Published: 15 July 2004

Abstract

Background

Respiratory syncytial virus (RSV) is a major cause of lower respiratory tract infection, claiming millions of lives annually. The virus infects various cells of the respiratory tract as well as resident inflammatory cells such as macrophages. Infection activates a variety of cellular factors such as cytokines and the pro-inflammatory transcription factor, NF-kappa B, all of which are important players in the respiratory disease. However, the exact natural route of RSV infection and its etiology remain relatively unknown. In this paper, we test the hypothesis that human corneal epithelial cells, which constitute the outermost layer of the cornea, can be infected with RSV, and that the infection leads to the activation of proinflammatory macromolecules.

Results

Corneal swabs obtained from pediatric patients with acute respiratory disease were found to contain RSV at a high frequency (43 positive out of 72 samples, i.e., 60%).
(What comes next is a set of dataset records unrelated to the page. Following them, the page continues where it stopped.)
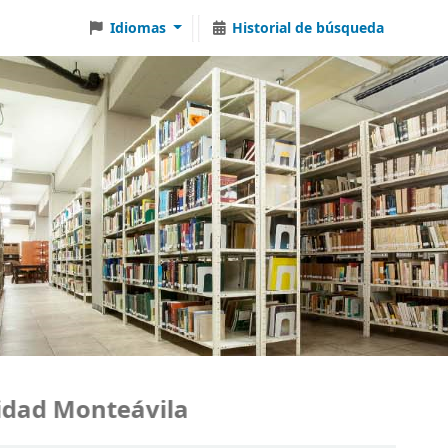
Idiomas
Historial de búsqueda
ad Monteávila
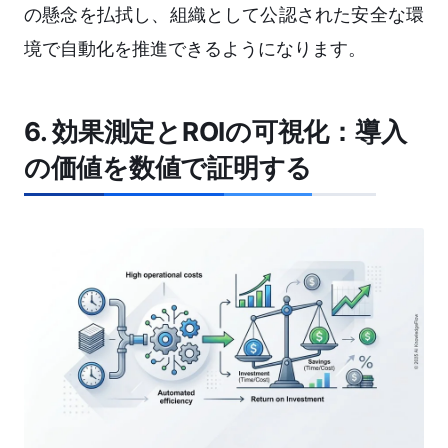
の懸念を払拭し、組織として公認された安全な環
境で自動化を推進できるようになります。
6. 効果測定とROIの可視化：導入
の価値を数値で証明する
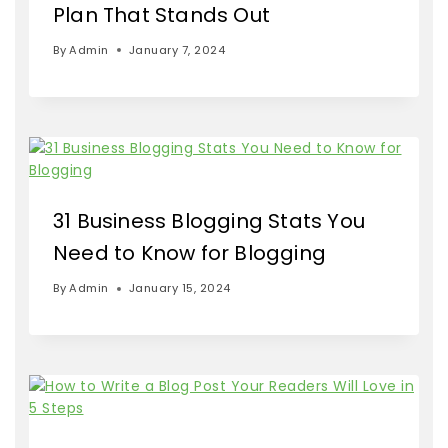
Plan That Stands Out
By
Admin
January 7, 2024
31 Business Blogging Stats You
Need to Know for Blogging
By
Admin
January 15, 2024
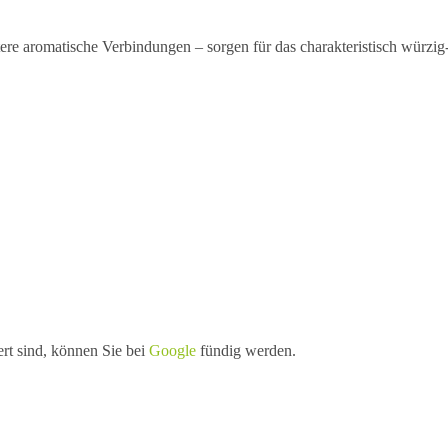
re aromatische Verbindungen – sorgen für das charakteristisch würzig
ert sind, können Sie bei
Google
fündig werden.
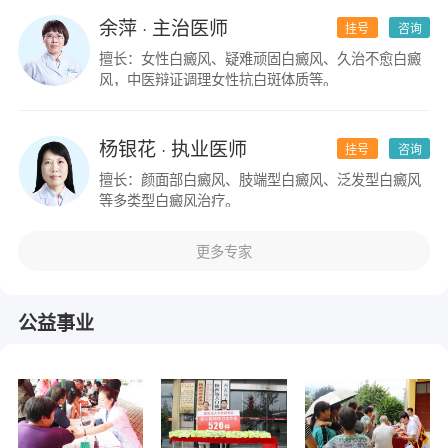
余萍
· 主治医师
挂号
咨询
擅长：女性白癜风、疑难顽固白癜风、久治不愈白癜
风，中医辩证调理女性抗白斑体质等。
杨银花
· 执业医师
挂号
咨询
擅长：颜面部白癜风、肢端型白癜风、泛发型白癜风
等多类型白癜风治疗。
更多专家
公益事业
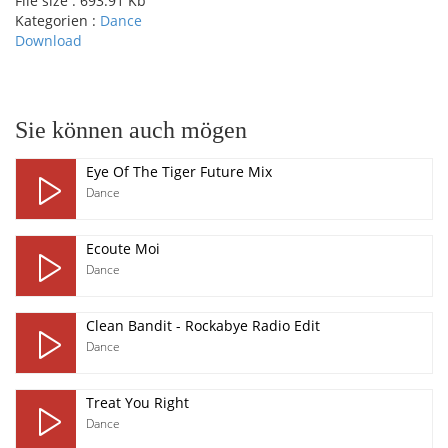
File size :
693.91 Kb
Kategorien :
Dance
Download
pause
Sie können auch mögen
Eye Of The Tiger Future Mix
Dance
Ecoute Moi
Dance
Clean Bandit - Rockabye Radio Edit
Dance
Treat You Right
Dance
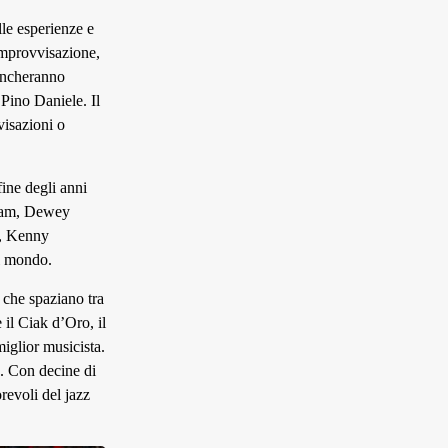
lle esperienze e
improvvisazione,
mancheranno
Pino Daniele. Il
visazioni o
fine degli anni
bham, Dewey
n, Kenny
l mondo.
 che spaziano tra
 il Ciak d’Oro, il
iglior musicista.
. Con decine di
revoli del jazz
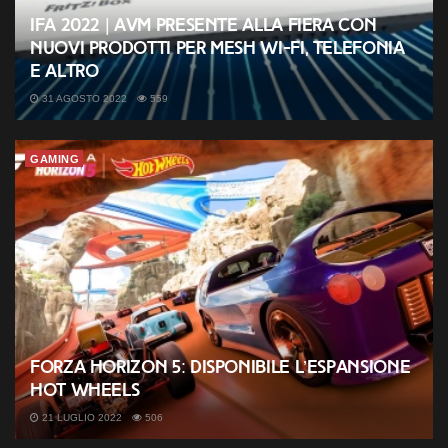
IFA 2022 | AVM presente alla fiera con
nuovi prodotti per Mesh Wi-Fi, telefonia
e altro
31 AGOSTO 2022
559
GAMING
Forza Horizon 5: disponibile l’espansione
Hot Wheels
21 LUGLIO 2022
506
Primary corneal epithelial cells in tissue culture supported robust infection and productive growth of RSV. Infection resulted in the activation of TNF-α, IL-6 and sixteen chemokines as well as NF-κB. Three proinflammatory CXC chemokines (MIG, I-TAC, IP-10) underwent the greatest activation.

Conclusions

The ocular epithelium is readily infected by RSV. The pro-inflammatory cytokines are likely to play critical roles in the etiology of inflammation and conjunctivitis commonly seen in pediatric patients with respiratory infections. RSV-eye interactions have important implications in RSV transmission, immunopathology of RSV disease, and in the management of conjunctivitis.